• **ENTRIES PROVIDED**
════

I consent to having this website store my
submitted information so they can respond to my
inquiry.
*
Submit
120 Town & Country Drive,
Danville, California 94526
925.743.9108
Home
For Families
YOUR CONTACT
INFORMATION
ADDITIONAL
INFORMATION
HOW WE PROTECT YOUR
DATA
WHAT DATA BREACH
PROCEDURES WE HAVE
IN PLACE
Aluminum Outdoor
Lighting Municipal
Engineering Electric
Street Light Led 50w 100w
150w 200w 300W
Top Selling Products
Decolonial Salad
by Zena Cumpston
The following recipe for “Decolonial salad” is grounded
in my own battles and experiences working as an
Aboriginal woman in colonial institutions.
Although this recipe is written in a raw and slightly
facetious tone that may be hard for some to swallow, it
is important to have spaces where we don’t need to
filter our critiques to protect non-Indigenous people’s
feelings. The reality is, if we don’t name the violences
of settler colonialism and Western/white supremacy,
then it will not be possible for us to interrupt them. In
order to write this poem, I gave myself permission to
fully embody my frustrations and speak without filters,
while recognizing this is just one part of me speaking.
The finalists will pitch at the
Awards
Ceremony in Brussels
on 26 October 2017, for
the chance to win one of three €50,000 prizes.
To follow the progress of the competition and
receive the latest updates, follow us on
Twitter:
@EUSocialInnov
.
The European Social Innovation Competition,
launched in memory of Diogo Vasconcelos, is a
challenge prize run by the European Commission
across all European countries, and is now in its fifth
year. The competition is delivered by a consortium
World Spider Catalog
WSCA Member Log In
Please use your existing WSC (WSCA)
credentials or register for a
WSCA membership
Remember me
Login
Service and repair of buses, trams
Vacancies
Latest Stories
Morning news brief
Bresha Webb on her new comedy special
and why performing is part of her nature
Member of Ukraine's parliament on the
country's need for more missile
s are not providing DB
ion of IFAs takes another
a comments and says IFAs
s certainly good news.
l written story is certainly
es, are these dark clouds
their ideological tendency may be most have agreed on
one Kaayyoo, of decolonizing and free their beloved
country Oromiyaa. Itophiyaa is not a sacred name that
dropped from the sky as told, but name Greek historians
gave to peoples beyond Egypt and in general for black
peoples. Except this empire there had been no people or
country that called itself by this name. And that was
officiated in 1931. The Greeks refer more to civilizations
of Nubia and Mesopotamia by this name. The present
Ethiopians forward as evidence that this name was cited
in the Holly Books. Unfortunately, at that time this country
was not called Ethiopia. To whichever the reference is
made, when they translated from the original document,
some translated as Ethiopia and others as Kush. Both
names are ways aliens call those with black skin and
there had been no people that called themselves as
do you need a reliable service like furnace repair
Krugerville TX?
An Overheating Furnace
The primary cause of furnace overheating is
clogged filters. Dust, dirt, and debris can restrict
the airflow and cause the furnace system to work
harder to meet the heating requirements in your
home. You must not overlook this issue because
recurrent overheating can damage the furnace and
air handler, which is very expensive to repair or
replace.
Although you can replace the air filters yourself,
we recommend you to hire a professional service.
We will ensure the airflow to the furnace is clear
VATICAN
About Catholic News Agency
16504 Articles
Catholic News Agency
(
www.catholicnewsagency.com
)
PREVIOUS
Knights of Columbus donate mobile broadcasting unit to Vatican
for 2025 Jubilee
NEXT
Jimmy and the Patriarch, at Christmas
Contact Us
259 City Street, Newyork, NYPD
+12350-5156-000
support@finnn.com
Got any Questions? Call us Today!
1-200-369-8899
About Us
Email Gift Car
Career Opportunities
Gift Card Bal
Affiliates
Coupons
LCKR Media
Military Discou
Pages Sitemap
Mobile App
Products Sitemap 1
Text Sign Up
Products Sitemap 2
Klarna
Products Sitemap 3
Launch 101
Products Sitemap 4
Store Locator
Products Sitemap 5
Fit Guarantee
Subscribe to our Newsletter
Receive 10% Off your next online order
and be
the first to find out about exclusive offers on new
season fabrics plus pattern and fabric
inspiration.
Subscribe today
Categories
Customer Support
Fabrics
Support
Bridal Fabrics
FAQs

════

• **EXERCISE**
Write out exactly the lines above from the line with "by Zena Cumpston" through the line with "while recognizing this", both of them included, and leave out all other lines.

• **EXERCISE SOLUTION**
by Zena Cumpston
The following recipe for “Decolonial salad” is grounded
in my own battles and experiences working as an
Aboriginal woman in colonial institutions.
Although this recipe is written in a raw and slightly
facetious tone that may be hard for some to swallow, it
is important to have spaces where we don’t need to
filter our critiques to protect non-Indigenous people’s
feelings. The reality is, if we don’t name the violences
of settler colonialism and Western/white supremacy,
then it will not be possible for us to interrupt them. In
order to write this poem, I gave myself permission to
fully embody my frustrations and speak without filters,
while recognizing this is just one part of me speaking.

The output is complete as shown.